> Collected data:
####################
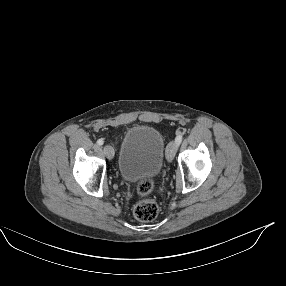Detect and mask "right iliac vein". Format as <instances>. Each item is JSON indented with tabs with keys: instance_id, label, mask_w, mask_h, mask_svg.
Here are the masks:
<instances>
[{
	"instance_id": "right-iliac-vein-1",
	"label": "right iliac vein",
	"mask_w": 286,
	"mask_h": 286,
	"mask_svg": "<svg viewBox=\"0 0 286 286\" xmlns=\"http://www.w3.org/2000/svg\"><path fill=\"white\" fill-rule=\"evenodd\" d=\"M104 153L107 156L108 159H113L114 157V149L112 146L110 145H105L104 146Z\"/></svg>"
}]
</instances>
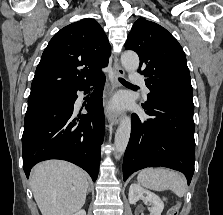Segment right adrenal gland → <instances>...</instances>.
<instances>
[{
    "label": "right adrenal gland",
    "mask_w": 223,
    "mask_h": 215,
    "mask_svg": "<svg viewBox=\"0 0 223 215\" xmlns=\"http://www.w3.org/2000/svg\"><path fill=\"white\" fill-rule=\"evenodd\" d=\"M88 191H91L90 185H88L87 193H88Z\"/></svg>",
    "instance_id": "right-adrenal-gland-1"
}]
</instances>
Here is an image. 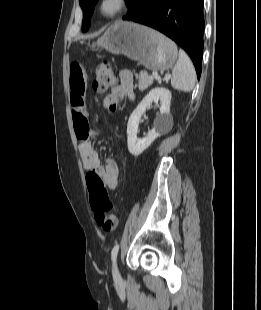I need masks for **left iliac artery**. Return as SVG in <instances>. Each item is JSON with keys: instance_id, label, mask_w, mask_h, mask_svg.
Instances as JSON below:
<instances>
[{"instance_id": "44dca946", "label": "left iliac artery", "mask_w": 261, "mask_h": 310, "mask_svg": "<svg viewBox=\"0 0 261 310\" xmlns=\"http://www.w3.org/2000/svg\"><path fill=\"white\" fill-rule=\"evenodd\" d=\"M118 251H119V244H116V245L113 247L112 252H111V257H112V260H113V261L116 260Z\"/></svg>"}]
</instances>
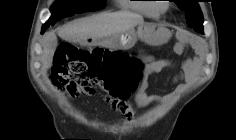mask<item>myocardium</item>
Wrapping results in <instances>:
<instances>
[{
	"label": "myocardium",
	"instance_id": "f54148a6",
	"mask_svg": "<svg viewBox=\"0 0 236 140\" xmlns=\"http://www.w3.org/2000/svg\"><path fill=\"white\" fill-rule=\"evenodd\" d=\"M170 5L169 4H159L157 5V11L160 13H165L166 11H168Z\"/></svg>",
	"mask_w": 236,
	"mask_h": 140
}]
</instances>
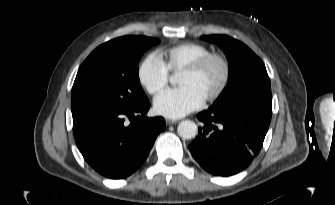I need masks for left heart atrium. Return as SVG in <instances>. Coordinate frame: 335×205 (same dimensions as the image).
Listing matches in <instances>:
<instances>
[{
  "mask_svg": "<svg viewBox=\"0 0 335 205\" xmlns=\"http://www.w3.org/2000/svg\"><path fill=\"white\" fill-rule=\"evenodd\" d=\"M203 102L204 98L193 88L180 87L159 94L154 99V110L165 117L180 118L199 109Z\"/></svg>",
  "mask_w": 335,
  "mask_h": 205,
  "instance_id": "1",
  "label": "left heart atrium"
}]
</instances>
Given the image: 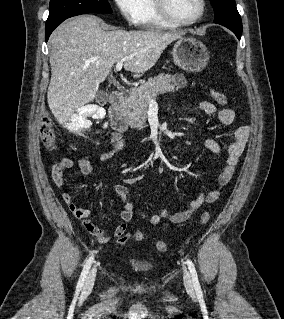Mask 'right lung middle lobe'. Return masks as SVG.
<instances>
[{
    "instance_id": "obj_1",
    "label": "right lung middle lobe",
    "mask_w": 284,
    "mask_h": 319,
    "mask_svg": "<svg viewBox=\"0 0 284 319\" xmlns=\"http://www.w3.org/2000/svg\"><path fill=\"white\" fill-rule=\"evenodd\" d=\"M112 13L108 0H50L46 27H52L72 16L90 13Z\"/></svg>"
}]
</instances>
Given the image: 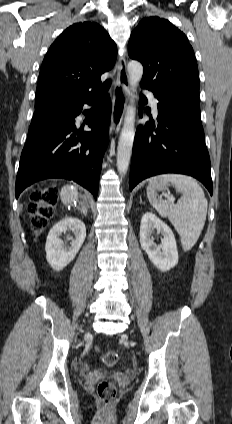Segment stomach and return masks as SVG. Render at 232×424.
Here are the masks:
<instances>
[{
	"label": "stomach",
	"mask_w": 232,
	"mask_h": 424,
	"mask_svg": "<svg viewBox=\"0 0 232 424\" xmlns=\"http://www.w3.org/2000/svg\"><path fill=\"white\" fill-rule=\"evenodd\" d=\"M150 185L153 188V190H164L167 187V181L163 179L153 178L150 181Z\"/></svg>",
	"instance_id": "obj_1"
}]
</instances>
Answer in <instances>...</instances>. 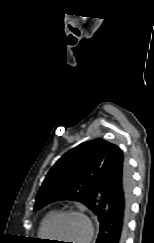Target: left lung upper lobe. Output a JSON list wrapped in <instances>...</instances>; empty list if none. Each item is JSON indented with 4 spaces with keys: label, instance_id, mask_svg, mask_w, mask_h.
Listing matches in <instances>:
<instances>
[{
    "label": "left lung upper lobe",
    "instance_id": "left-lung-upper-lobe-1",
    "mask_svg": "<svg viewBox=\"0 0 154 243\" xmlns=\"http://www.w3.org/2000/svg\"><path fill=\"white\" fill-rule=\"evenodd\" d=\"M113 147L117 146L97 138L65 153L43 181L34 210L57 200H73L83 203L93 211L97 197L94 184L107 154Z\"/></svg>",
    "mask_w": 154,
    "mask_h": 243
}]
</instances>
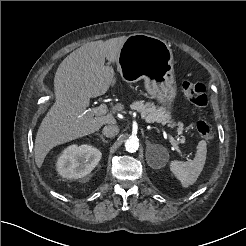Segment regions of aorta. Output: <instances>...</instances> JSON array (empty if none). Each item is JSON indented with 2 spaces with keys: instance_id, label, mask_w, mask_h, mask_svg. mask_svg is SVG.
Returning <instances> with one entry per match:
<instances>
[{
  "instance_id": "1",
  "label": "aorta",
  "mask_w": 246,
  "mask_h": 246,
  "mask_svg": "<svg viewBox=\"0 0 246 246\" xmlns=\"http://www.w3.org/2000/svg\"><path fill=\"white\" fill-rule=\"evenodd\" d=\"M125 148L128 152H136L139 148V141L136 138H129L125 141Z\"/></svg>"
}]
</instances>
####################
> ACTIVITY: What is needed is a word-for-word copy of the lines from the one containing "Segment regions of" through the final line of the records above, both included, with the pictures left out.

> SOLUTION TO THIS TASK:
Segment regions of aorta. Output: <instances>...</instances> JSON array (empty if none). Each item is JSON indented with 2 spaces with keys: instance_id, label, mask_w, mask_h, mask_svg. mask_svg is SVG.
Returning <instances> with one entry per match:
<instances>
[{
  "instance_id": "1",
  "label": "aorta",
  "mask_w": 246,
  "mask_h": 246,
  "mask_svg": "<svg viewBox=\"0 0 246 246\" xmlns=\"http://www.w3.org/2000/svg\"><path fill=\"white\" fill-rule=\"evenodd\" d=\"M125 148L128 152H136L139 148V141L136 138H129L125 141Z\"/></svg>"
}]
</instances>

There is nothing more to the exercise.